With my understanding I should see the !noalias attribute on the bottom example, but it outputs the same llvm ir for me.

I am not an expert in what Rust does with LLVM exactly, but I believe the primary place noalias is used is function parameters. Write functions with parameters and you will see that only the second one has noalias.

use std::cell::UnsafeCell;
use std::ptr::addr_of;

pub fn unsafe_cell_example(x: &UnsafeCell<i32>) {
    let ptr = x.get();
    unsafe {
        let ref1 = &*ptr;
        *ptr = 13;
        println!("{}", ref1);
    }
}
pub fn unsound_example(x: &i32) {
    let raw = addr_of!(*x) as *mut i32; // writing through this pointer is UB
    unsafe {
        let ref1 = &*raw;
        *raw = 13;
        println!("{}", ref1);
    }
}

The PR you're linking has to do with the annotations that apply to mutable references. However, UnsafeCell only changes anything for shared/immutable references. So the PR is not relevant.

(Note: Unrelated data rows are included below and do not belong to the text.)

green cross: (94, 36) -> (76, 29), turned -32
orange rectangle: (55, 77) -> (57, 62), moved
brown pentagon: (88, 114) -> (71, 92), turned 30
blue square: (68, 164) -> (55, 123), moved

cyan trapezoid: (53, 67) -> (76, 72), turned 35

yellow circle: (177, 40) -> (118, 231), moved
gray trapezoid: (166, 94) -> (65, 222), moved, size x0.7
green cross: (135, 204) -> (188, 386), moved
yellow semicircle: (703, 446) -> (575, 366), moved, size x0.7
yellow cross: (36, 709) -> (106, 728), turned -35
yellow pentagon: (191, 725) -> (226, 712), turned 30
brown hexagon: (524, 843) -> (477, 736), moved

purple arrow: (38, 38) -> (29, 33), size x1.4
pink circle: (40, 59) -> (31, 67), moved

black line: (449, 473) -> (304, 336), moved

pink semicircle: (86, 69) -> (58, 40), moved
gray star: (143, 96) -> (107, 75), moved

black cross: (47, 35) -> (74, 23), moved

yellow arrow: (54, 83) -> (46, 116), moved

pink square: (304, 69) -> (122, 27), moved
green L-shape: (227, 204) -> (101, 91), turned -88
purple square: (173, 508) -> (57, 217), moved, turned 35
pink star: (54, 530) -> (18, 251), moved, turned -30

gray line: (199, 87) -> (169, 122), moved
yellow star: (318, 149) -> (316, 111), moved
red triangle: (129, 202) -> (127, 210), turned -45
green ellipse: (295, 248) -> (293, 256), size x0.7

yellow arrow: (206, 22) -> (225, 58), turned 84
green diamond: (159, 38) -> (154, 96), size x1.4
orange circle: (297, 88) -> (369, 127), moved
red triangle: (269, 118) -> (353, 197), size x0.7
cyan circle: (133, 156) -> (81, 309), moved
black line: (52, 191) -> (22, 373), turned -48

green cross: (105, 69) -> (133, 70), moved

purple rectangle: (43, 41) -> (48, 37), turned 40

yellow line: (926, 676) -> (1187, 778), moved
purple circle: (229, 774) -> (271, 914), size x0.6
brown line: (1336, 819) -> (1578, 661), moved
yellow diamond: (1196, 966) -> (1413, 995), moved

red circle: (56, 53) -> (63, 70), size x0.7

Also, your code is not okay. Run it under miri and get:

error: Undefined Behavior: trying to retag from <1569> for SharedReadOnly permission at alloc767[0x0], but that tag does not exist in the borrow stack for this location
    --> /playground/.rustup/toolchains/nightly-x86_64-unknown-linux-gnu/lib/rustlib/src/rust/library/core/src/fmt/mod.rs:2404:1
     |
2404 | fmt_refs! { Debug, Display, Octal, Binary, LowerHex, UpperHex, LowerExp, UpperExp }
     | ^^^^^^^^^^^^^^^^^^^^^^^^^^^^^^^^^^^^^^^^^^^^^^^^^^^^^^^^^^^^^^^^^^^^^^^^^^^^^^^^^^^
     | |
     | trying to retag from <1569> for SharedReadOnly permission at alloc767[0x0], but that tag does not exist in the borrow stack for this location
     | this error occurs as part of retag at alloc767[0x0..0x4]
     |
     = help: this indicates a potential bug in the program: it performed an invalid operation, but the Stacked Borrows rules it violated are still experimental
     = help: see https://github.com/rust-lang/unsafe-code-guidelines/blob/master/wip/stacked-borrows.md for further information
help: <1569> was created by a SharedReadOnly retag at offsets [0x0..0x4]
    --> src/main.rs:7:20
     |
7    |         let ref1 = &*ptr;     // LLVM knows this memory might
     |                    ^^^^^
help: <1569> was later invalidated at offsets [0x0..0x4] by a write access
    --> src/main.rs:8:9
     |
8    |         *ptr = 13;            // be aliased, so it preserves
     |         ^^^^^^^^^
     = note: BACKTRACE (of the first span):
     = note: inside `<&i32 as std::fmt::Display>::fmt` at /playground/.rustup/toolchains/nightly-x86_64-unknown-linux-gnu/lib/rustlib/src/rust/library/core/src/fmt/mod.rs:2394:71: 2394:78
     = note: inside `core::fmt::rt::Argument::<'_>::fmt` at /playground/.rustup/toolchains/nightly-x86_64-unknown-linux-gnu/lib/rustlib/src/rust/library/core/src/fmt/rt.rs:177:76: 177:95
     = note: inside `std::fmt::write` at /playground/.rustup/toolchains/nightly-x86_64-unknown-linux-gnu/lib/rustlib/src/rust/library/core/src/fmt/mod.rs:1190:21: 1190:44
     = note: inside `<std::io::StdoutLock<'_> as std::io::Write>::write_fmt` at /playground/.rustup/toolchains/nightly-x86_64-unknown-linux-gnu/lib/rustlib/src/rust/library/std/src/io/mod.rs:1839:15: 1839:43
     = note: inside `<&std::io::Stdout as std::io::Write>::write_fmt` at /playground/.rustup/toolchains/nightly-x86_64-unknown-linux-gnu/lib/rustlib/src/rust/library/std/src/io/stdio.rs:792:9: 792:36
     = note: inside `<std::io::Stdout as std::io::Write>::write_fmt` at /playground/.rustup/toolchains/nightly-x86_64-unknown-linux-gnu/lib/rustlib/src/rust/library/std/src/io/stdio.rs:766:9: 766:33
     = note: inside `std::io::stdio::print_to::<std::io::Stdout>` at /playground/.rustup/toolchains/nightly-x86_64-unknown-linux-gnu/lib/rustlib/src/rust/library/std/src/io/stdio.rs:1122:21: 1122:47
     = note: inside `std::io::_print` at /playground/.rustup/toolchains/nightly-x86_64-unknown-linux-gnu/lib/rustlib/src/rust/library/std/src/io/stdio.rs:1232:5: 1232:37
note: inside `main`
    --> src/main.rs:9:9
     |
9    |         println!("{}", ref1); // operation order
     |         ^^^^^^^^^^^^^^^^^^^^
     = note: this error originates in the macro `fmt_refs` which comes from the expansion of the macro `println` (in Nightly builds, run with -Z macro-backtrace for more info)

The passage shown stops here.